La Federación de Choferes de La Paz declaró estado de emergencia ante la propuesta del Gobierno de activar un seguro destinado a reparar los vehículos afectados por la distribución de combustible de mala calidad proporcionado por YPFB. El sector manifestó su preocupación por la falta de información clara y detallada sobre los términos y condiciones del seguro, señalando que no hay certeza sobre la cobertura para vehículos que ya fueron reparados por daños causados por el carburante. Ante esta situación, los transportistas exigen una convocatoria formal e inmediata para conocer todos los alcances de la medida y garantizar que los daños sean efectivamente atendidos.
El dirigente Víctor Santos Escalante afirmó que existe desconfianza respecto a la activación tardía del seguro y a las exigencias técnicas que se han establecido para realizar las reparaciones. “El sector no tiene claridad sobre cómo se va a implementar la cobertura, quiénes serán los responsables de ejecutar las reparaciones y cuáles son los plazos para que los vehículos sean atendidos.

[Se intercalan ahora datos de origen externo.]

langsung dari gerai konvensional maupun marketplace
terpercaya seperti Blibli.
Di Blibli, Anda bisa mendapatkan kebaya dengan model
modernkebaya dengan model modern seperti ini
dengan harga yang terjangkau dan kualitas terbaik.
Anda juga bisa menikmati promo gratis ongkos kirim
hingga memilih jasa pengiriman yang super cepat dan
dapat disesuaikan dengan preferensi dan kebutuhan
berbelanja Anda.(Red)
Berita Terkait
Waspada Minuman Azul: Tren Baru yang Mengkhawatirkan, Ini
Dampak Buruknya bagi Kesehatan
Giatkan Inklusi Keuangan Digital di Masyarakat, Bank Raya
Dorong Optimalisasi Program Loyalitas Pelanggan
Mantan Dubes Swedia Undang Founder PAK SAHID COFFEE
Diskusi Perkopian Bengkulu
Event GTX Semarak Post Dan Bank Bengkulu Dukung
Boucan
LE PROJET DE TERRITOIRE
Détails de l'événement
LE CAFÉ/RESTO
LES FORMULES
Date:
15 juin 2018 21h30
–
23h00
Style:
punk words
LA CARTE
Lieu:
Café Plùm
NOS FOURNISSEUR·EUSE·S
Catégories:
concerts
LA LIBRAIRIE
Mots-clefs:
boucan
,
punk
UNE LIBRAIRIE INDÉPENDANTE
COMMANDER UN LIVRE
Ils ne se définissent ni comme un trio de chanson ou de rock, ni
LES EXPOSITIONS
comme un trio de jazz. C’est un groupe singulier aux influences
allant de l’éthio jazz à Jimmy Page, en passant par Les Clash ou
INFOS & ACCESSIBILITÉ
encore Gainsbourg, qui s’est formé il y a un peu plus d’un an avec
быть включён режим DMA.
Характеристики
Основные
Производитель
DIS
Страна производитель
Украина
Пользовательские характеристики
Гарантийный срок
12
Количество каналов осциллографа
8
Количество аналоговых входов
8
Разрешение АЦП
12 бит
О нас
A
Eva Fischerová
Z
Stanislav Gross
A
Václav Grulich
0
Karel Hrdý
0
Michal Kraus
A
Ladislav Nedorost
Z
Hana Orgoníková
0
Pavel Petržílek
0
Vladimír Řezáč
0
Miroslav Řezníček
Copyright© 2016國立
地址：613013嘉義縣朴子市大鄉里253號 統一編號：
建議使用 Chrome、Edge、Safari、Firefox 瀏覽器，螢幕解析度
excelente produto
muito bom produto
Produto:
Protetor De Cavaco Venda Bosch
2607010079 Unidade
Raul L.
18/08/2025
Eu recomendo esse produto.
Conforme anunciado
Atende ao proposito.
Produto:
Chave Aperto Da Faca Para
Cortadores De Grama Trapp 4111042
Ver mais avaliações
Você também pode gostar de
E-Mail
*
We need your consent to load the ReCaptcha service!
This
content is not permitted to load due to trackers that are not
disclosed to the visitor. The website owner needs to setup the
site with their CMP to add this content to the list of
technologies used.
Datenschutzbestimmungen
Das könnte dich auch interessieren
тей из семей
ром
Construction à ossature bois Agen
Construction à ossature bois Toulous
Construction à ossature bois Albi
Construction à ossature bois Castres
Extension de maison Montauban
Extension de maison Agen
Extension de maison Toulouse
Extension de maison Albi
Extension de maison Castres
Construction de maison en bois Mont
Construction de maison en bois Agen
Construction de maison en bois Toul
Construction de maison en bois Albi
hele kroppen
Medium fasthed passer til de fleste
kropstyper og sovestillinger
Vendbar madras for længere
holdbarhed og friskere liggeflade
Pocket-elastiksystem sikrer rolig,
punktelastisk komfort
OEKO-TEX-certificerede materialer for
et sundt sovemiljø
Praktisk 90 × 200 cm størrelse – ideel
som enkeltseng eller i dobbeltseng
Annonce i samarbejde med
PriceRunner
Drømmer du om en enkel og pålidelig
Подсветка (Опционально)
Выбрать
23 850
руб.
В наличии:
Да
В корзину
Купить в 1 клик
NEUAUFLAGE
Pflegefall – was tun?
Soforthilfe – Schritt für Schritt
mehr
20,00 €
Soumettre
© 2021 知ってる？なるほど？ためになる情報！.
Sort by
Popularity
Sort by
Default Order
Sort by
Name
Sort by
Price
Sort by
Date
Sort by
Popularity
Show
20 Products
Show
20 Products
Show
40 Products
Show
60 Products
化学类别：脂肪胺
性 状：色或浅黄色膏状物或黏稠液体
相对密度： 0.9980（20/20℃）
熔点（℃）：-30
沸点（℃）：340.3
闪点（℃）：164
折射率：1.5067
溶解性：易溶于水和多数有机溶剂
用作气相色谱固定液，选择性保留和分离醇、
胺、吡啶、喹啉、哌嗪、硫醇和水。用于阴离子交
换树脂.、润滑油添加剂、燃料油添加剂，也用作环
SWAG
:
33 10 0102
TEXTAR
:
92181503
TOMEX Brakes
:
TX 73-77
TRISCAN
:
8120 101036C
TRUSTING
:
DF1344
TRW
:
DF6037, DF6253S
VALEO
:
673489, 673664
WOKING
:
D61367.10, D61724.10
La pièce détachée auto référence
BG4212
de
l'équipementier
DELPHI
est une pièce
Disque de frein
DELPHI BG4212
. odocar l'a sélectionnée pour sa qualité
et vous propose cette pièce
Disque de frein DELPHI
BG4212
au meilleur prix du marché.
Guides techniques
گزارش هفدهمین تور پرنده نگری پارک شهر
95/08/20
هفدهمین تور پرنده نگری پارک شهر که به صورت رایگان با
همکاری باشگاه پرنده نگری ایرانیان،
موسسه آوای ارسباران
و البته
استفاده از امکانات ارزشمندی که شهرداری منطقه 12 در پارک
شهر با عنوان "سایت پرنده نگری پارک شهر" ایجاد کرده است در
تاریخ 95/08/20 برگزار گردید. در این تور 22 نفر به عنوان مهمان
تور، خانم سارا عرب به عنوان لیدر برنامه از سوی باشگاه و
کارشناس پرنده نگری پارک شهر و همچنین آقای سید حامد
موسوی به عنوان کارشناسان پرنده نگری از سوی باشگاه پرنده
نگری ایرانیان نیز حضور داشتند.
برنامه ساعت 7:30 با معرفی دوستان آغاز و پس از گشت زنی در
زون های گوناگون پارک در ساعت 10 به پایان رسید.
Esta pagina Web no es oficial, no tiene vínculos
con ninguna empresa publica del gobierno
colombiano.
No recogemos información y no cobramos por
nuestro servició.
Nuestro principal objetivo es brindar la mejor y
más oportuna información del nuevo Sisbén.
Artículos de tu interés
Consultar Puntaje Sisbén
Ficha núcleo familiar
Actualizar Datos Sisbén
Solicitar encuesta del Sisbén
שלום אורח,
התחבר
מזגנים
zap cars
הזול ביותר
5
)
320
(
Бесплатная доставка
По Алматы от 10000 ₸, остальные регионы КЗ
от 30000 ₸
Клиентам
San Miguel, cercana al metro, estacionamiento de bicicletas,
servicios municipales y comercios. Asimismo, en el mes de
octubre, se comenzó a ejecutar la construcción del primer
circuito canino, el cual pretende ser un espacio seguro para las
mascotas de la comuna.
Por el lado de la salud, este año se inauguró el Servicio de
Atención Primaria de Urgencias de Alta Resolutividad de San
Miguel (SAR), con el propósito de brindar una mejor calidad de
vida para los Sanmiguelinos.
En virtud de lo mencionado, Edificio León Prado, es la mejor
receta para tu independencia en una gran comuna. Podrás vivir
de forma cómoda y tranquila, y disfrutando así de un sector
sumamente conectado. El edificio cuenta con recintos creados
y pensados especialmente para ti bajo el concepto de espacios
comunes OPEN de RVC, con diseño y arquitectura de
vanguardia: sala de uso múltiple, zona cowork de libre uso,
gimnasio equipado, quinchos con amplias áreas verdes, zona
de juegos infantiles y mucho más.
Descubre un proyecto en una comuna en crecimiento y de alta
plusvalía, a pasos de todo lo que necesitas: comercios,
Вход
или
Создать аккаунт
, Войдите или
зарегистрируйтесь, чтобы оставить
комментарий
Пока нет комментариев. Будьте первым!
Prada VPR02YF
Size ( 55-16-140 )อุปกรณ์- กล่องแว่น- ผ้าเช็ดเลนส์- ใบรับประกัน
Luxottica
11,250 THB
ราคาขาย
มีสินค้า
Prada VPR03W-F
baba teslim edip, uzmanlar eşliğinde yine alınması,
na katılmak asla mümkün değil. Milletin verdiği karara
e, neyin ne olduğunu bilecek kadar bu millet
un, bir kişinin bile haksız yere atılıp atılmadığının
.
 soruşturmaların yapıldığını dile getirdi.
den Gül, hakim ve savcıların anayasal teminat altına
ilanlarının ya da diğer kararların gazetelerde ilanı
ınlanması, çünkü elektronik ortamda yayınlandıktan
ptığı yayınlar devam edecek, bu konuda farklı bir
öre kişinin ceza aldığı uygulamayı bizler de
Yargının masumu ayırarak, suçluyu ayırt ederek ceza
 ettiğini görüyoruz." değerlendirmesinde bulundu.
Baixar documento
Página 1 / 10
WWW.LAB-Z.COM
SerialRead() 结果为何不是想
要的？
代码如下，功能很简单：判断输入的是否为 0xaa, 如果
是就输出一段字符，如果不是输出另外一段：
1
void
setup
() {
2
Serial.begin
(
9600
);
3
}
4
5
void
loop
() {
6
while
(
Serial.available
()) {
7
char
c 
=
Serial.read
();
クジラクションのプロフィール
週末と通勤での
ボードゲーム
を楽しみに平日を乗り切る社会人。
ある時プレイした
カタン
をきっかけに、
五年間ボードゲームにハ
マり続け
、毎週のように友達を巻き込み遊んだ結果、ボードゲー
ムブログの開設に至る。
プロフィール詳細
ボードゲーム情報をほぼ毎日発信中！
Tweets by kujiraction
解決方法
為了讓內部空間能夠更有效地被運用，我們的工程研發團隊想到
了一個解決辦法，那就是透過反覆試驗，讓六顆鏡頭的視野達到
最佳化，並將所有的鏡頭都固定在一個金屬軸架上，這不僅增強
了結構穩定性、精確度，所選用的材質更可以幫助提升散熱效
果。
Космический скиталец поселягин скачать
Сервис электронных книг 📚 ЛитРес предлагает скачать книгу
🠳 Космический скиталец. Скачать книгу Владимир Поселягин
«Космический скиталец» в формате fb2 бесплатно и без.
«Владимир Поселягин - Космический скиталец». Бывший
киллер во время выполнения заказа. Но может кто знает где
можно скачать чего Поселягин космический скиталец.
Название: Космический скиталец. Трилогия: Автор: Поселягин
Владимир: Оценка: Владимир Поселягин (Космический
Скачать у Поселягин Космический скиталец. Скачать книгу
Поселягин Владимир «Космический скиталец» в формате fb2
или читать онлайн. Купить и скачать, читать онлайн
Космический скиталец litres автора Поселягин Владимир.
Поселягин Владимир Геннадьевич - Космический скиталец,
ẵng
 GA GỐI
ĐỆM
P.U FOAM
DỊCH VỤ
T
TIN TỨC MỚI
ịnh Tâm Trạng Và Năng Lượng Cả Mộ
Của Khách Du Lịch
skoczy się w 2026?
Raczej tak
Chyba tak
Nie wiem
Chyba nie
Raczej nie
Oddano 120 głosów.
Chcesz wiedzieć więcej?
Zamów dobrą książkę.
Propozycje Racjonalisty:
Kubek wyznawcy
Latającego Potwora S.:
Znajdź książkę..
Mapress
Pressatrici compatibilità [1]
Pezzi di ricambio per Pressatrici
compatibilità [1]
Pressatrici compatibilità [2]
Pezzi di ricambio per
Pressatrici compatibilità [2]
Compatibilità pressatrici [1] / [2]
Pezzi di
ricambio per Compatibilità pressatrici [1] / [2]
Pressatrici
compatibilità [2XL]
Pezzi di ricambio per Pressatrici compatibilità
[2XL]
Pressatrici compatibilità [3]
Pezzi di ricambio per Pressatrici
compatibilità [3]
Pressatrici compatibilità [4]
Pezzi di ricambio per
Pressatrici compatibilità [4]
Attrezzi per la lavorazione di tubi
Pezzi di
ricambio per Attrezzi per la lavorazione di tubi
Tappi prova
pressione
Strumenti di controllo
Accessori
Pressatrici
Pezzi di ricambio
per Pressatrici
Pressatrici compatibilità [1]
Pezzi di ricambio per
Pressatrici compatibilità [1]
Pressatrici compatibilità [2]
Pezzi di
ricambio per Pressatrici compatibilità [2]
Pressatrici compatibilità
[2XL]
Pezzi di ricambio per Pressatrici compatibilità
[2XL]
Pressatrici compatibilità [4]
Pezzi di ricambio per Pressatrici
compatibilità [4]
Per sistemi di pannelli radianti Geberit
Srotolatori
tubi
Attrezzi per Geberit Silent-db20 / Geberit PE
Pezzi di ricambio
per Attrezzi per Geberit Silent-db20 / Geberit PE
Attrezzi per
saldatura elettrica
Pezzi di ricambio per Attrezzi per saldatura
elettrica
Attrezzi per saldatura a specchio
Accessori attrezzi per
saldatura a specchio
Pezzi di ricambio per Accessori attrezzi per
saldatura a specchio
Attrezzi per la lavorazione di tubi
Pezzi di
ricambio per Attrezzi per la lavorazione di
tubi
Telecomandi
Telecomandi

La incertidumbre genera preocupación en todos los transportistas que dependen de sus unidades para trabajar”, señaló Escalante.
De acuerdo con reportes de la Federación Primero de Mayo, solo en su sector más de 400 vehículos han presentado daños en motores, mientras que el total del parque automotor afectado en La Paz podría superar los 2,000 vehículos, especialmente en unidades de transporte público y de servicios esenciales. Los transportistas señalaron que estos daños han afectado su actividad económica, generando pérdidas significativas por días sin servicio y gastos adicionales en reparaciones.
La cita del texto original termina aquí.